The contract, which has an initial award worth $54M with the potential to scale up to $71M, will be carried out at the fleet’s Pearl Harbor HQ and at shipyards and installations in the continental US, CEO Jake Loosararian told Tectonic.
Fast climber: Gecko, founded in 2013 by college friends Troy Demmer and Loosararian, has had a busy year. The company hit unicorn status after a $125M Series D led by Cox Enterprises last June and inked major deals with grid operators, oil and gas firms, the US Navy, Air Force, and defense primes—all in the last 12 months.
Put simply, the company’s robots and AI-powered inspection software analyze the health of critical infrastructure.
- Gecko’s climbing, crawling, and swimming robots inspect hard-to-reach infrastructure like power plants, submarines, and aircraft carriers.
- The company currently operates a fleet of about 250 of ‘em across both commercial and government customers, with plans to produce dozens more this year.
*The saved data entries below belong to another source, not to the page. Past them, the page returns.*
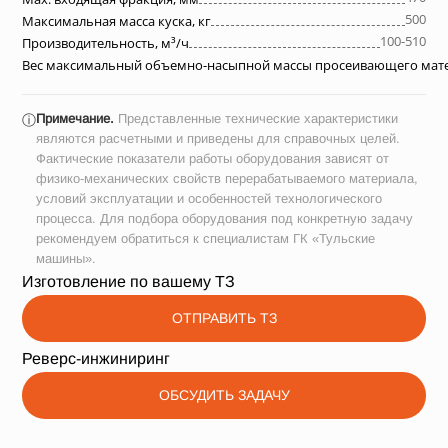
500
Максимальная масса куска, кг
100-510
Производительность, м³/ч
Вес максимальный объемно-насыпной массы просеивающего матер
Примечание.
Представленные технические характеристики
ⓘ
являются расчетными и приведены для справочных целей.
Фактические показатели работы оборудования зависят от
физико-механических свойств перерабатываемого материала,
условий эксплуатации и особенностей технологического
процесса. Для подбора оборудования под конкретную задачу
рекомендуем обратиться к специалистам ГК «Тульские
машины».
Изготовление по вашему ТЗ
ОТПРАВИТЬ ТЗ
Реверс-инжиниринг
ОБСУДИТЬ ЗАДАЧУ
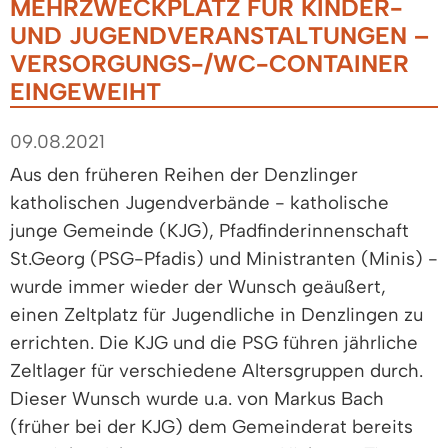
MEHRZWECKPLATZ FÜR KINDER-
UND JUGENDVERANSTALTUNGEN –
VERSORGUNGS-/WC-CONTAINER
EINGEWEIHT
09.08.2021
Aus den früheren Reihen der Denzlinger
katholischen Jugendverbände - katholische
junge Gemeinde (KJG), Pfadfinderinnenschaft
St.Georg (PSG-Pfadis) und Ministranten (Minis) -
wurde immer wieder der Wunsch geäußert,
einen Zeltplatz für Jugendliche in Denzlingen zu
errichten. Die KJG und die PSG führen jährliche
Zeltlager für verschiedene Altersgruppen durch.
Dieser Wunsch wurde u.a. von Markus Bach
(früher bei der KJG) dem Gemeinderat bereits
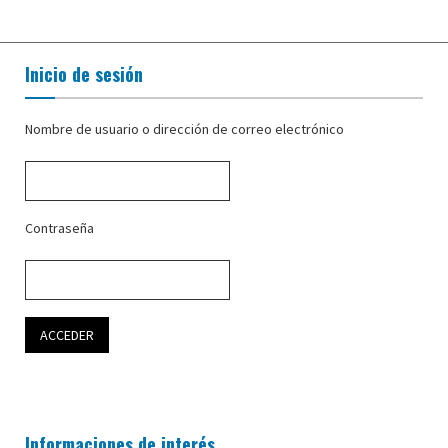
Inicio de sesión
Nombre de usuario o dirección de correo electrónico
Contraseña
Informaciones de interés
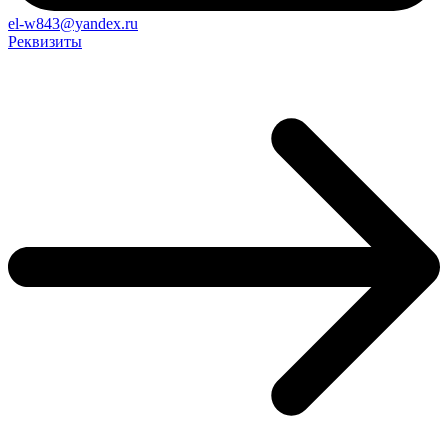
el-w843@yandex.ru
Реквизиты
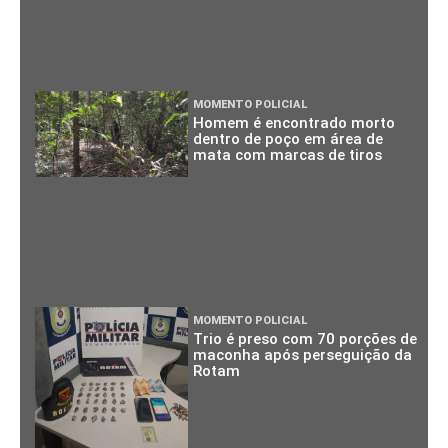
MOMENTO POLICIAL
Homem é encontrado morto
dentro de poço em área de
mata com marcas de tiros
MOMENTO POLICIAL
Trio é preso com 70 porções de
maconha após perseguição da
Rotam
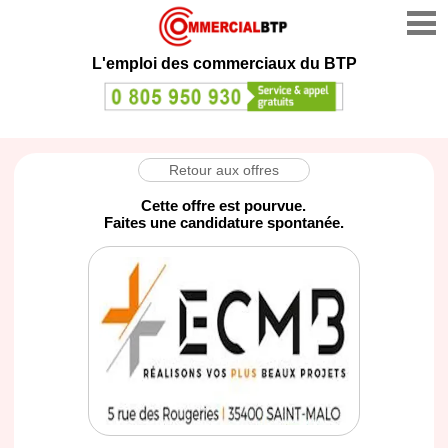
L'emploi des commerciaux du BTP
Retour aux offres
Cette offre est pourvue.
Faites une candidature spontanée.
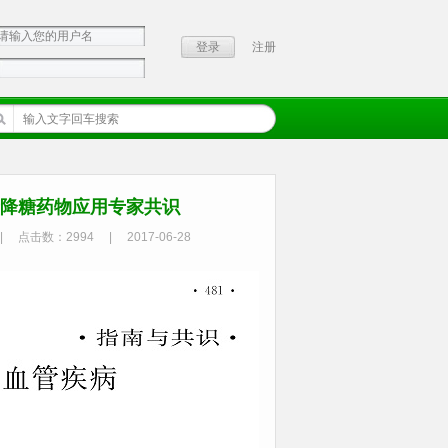
注册
者降糖药物应用专家共识
|
点击数：
2994
|
2017-06-28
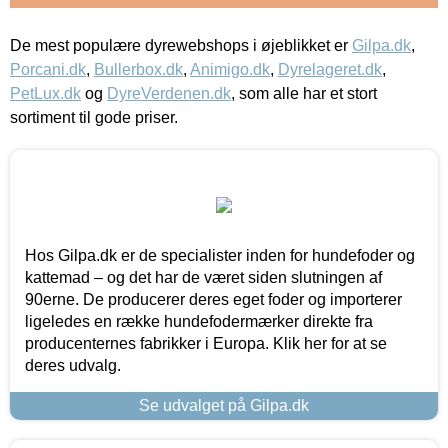
De mest populære dyrewebshops i øjeblikket er
Gilpa.dk
,
Porcani.dk
,
Bullerbox.dk
,
Animigo.dk
,
Dyrelageret.dk
,
PetLux.dk
og
DyreVerdenen.dk
, som alle har et stort
sortiment til gode priser.
Hos Gilpa.dk er de specialister inden for hundefoder og
kattemad – og det har de været siden slutningen af
90erne. De producerer deres eget foder og importerer
ligeledes en række hundefodermærker direkte fra
producenternes fabrikker i Europa. Klik her for at se
deres udvalg.
Se udvalget på Gilpa.dk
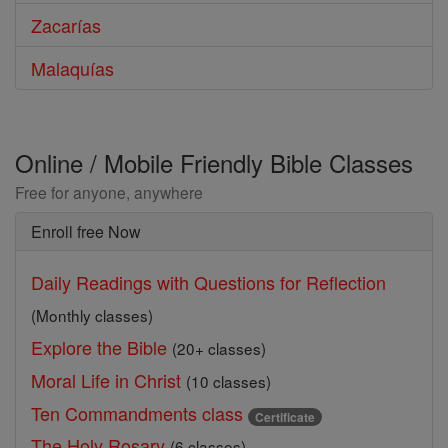
Zacarías
Malaquías
Online / Mobile Friendly Bible Classes
Free for anyone, anywhere
Enroll free Now
Daily Readings with Questions for Reflection
(Monthly classes)
Explore the Bible
(20+ classes)
Moral Life in Christ
(10 classes)
Ten Commandments class
Certificate
The Holy Rosary
(6 classes)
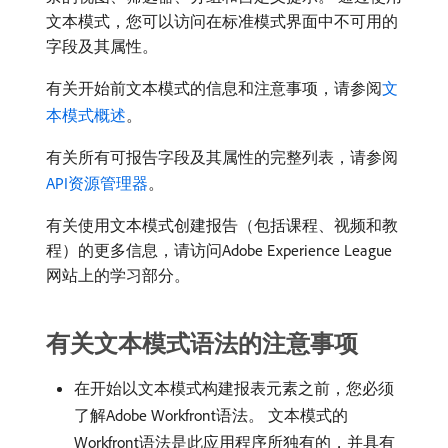
文本模式，您可以访问在标准模式界面中不可用的
字段及其属性。
有关开始前文本模式的信息和注意事项，请参阅
文
本模式概述
。
有关所有可报告字段及其属性的完整列表，请参阅
API资源管理器
。
有关使用文本模式创建报告（包括课程、视频和教
程）的更多信息，请访问Adobe Experience League
网站上的学习部分。
有关文本模式语法的注意事项
在开始以文本模式构建报表元素之前，您必须
了解Adobe Workfront语法。 文本模式的
Workfront语法是此应用程序所独有的，并具有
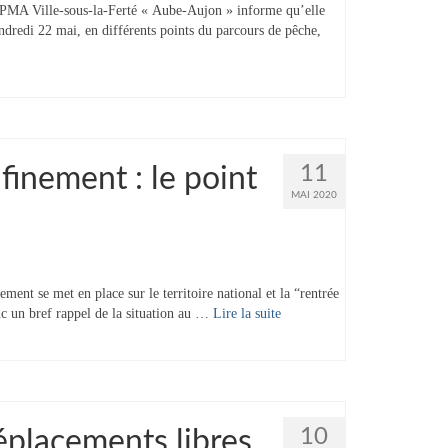
PMA Ville-sous-la-Ferté « Aube-Aujon » informe qu’elle
ndredi 22 mai, en différents points du parcours de pêche,
11
finement : le point
MAI 2020
nt se met en place sur le territoire national et la “rentrée
nc un bref rappel de la situation au …
Lire la suite­­
10
éplacements libres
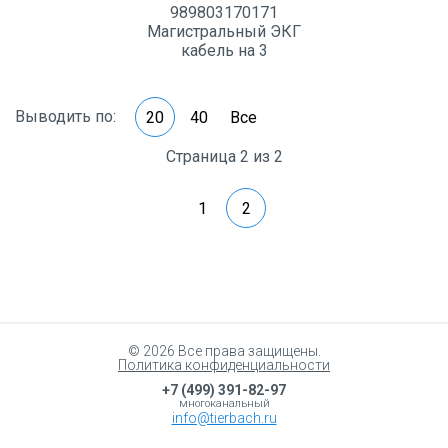
989803170171
Магистральный ЭКГ
кабель на 3
отведения
Выводить по:
20
40
Все
Страница 2 из 2
1
2
© 2026 Все права защищены.
Политика конфиденциальности
+7 (499) 391-82-97
многоканальный
info@tierbach.ru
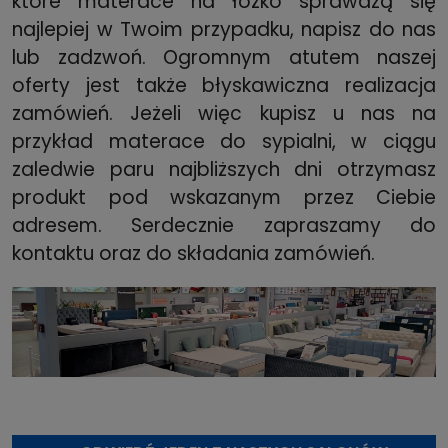
które materace na łóżko sprawdzą się
najlepiej w Twoim przypadku, napisz do nas
lub zadzwoń. Ogromnym atutem naszej
oferty jest także błyskawiczna realizacja
zamówień. Jeżeli więc kupisz u nas na
przykład materace do sypialni, w ciągu
zaledwie paru najbliższych dni otrzymasz
produkt pod wskazanym przez Ciebie
adresem. Serdecznie zapraszamy do
kontaktu oraz do składania zamówień.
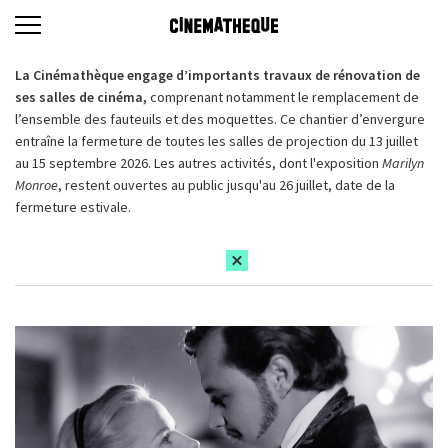
La Cinémathèque engage d’importants travaux de rénovation de
ses salles de cinéma,
comprenant notamment le remplacement de
l’ensemble des fauteuils et des moquettes. Ce chantier d’envergure
entraîne la fermeture de toutes les salles de projection du 13 juillet
au 15 septembre 2026. Les autres activités, dont l'exposition
Marilyn
Monroe
, restent ouvertes au public jusqu'au 26 juillet, date de la
fermeture estivale.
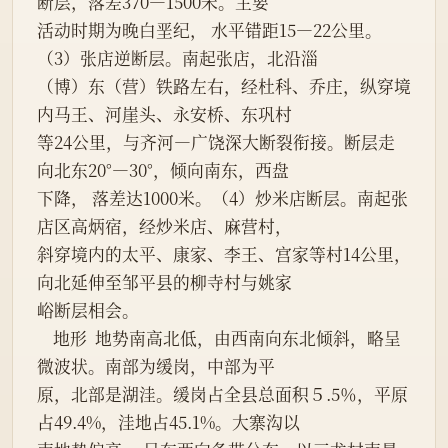
断层，落差370—1500米。主要
活动时期为晚白垩纪， 水平错距15—22公里。
（3）张店逆断层。南起张店，北沿淄
（博）东（营）铁路左右，经杜科、乔庄，纵穿境
内马王、河崖头、永安桥、东巩村
等24公里，与齐河—广饶深大断裂衔接。断层走
向北东20°—30°，倾向南东，西盘
下降， 落差达1000米。（4）炒米店断层。南起张
店区高炳宿，经炒米店、麻营村，
斜穿境内的太平、康家、李王、宫家等村14公里，
向北延伸至邹平县的柳寺村与姚家
峪断层相会。
    地形  地势南高北低，由西南向东北倾斜，略呈
微波状。南部为缓岗，中部为平
原，北部是湖洼。缓岗占全县总面积５.5％，平原
占49.4%，洼地占45.1%。大寨沟以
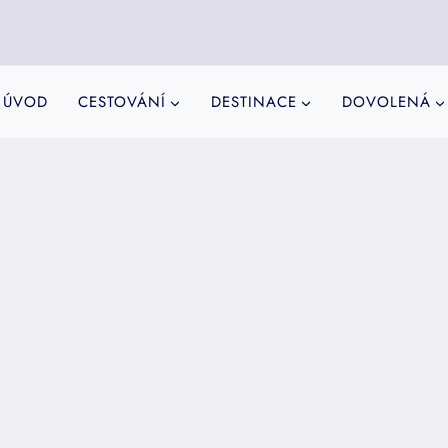
ÚVOD
CESTOVÁNÍ
DESTINACE
DOVOLENÁ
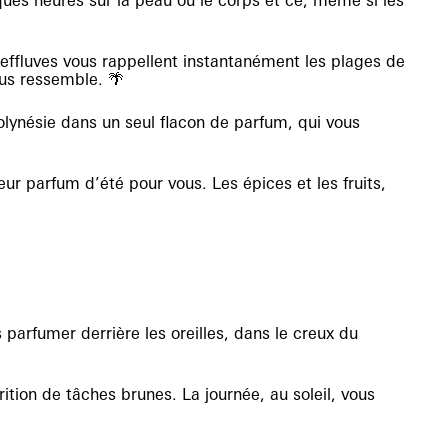
ues heures sur la peau ou le corps et ce, même si les
s effluves vous rappellent instantanément les plages de
us ressemble. 🌴
olynésie dans un seul flacon de parfum, qui vous
leur parfum d’été pour vous. Les épices et les fruits,
s parfumer derrière les oreilles, dans le creux du
rition de tâches brunes. La journée, au soleil, vous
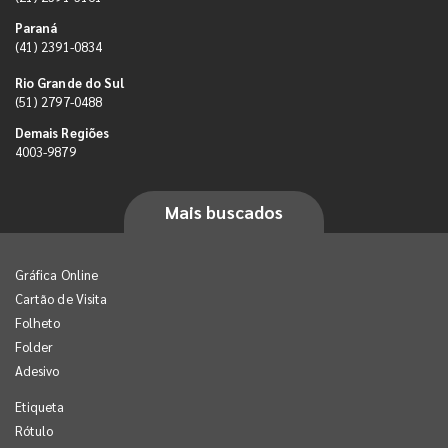
Paraná
(41) 2391-0834
Rio Grande do Sul
(51) 2797-0488
Demais Regiões
4003-9879
Mais buscados
Gráfica Online
Cartão de Visita
Folheto
Folder
Adesivo
Etiqueta
Rótulo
- Their ultrasonic sensors and Cantilever software detect corrosion, cracks, and structural issues before they become failures and produce 3D visualizations and maintenance insights to help customers plan repairs, extend asset life, and avoid downtime.
- The company says its tech can identify repairs up to 50 times faster and more accurately than manual inspection methods.
Naval gazing: That tech has proven pretty popular with the Navy, especially in light of, well, all of the shipbuilding and fleet maintenance issues the service is (in)famous for.
- On top of active contracts with the Navy for maintenance of assets in service, including destroyers, amphibious ships, aircraft carriers, and Virginia and Columbia-class nuclear subs, they’ve gone into the shipbuilding industrial base with component manufacturers.
- In the past few months, they’ve teamed up with major Navy supplier Trident Maritime Systems and BPMI, the prime for the Naval Nuclear Propulsion Program (NNPP), to speed up the production of components and cut inspection time.
Fleet weak: Under the new $71M-ceiling IDIQ, Gecko’s heading to the Pacific to put its robots and software to work on 18 ships in the Pacific Fleet, starting off with guided missile destroyers (DDGs) and amphibious assault ships (AAS), according to Loosararian. But they’re betting it’ll quickly expand further.
“I’m super shocked by the pace of the demand. We just got this task order this month, and we’re already on two ships,” he said. “It speaks to how important and how in-demand the tech is, and all indications seem to show that 18 ships is going to [be the start] and they’re going to try to get more in.”
Ready or not: The goal, according to the company, is to help the Navy reach the Chief of Naval Operations’ 80 percent fleet readiness target by 2027, which is a date we’re guessing is circled on a lot of calendars in the Pacific.
“Look, you go to war with the army, or in this case, the navy, that you have, and so it’s just not good enough to wait five or ten years for results and impact by robotics and AI,” Loosararian said. “Getting this [contract] represents the pragmatism of the Navy, which I think they’re pretty known for.”